- [WORK ITEM]
For the string "Word", work out how many lines of the data contain it and give that number with nothing added.

»»

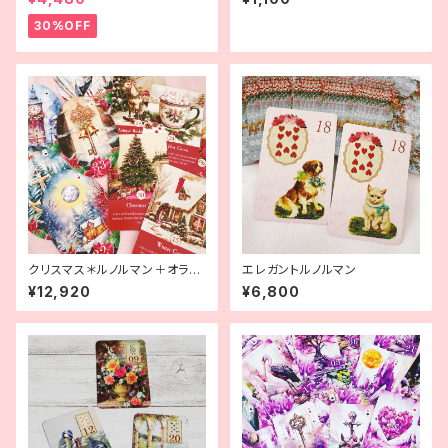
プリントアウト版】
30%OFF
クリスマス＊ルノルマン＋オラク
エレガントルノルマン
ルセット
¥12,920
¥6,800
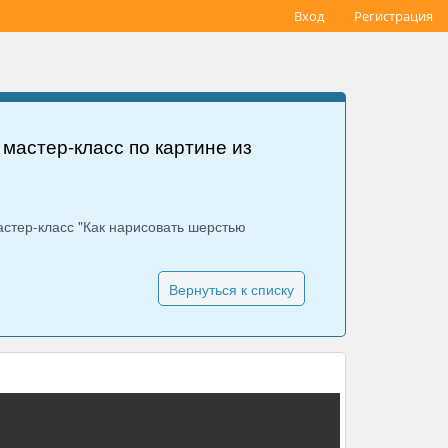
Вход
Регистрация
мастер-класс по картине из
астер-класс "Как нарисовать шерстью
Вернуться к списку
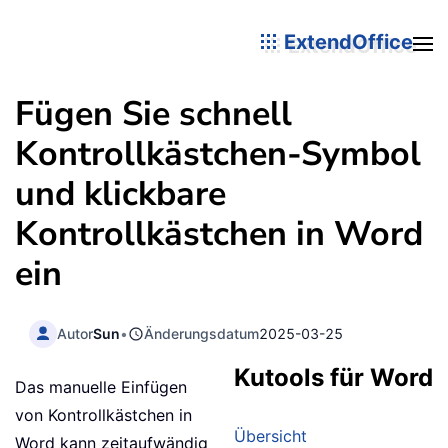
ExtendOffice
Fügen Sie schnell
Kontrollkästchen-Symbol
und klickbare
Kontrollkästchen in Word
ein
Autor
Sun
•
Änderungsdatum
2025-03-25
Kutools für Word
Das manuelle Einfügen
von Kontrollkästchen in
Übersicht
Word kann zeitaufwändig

««
»»

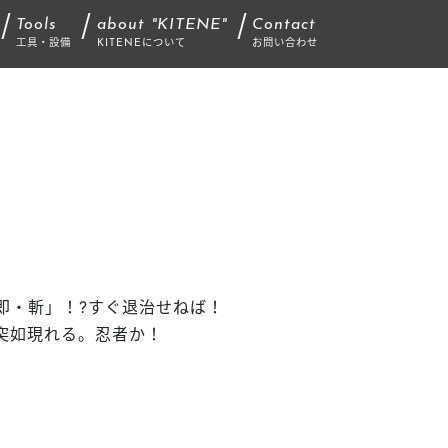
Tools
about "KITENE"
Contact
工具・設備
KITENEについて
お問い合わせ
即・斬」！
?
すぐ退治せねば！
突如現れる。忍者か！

««

- [OUTPUT OF THE TASK]
3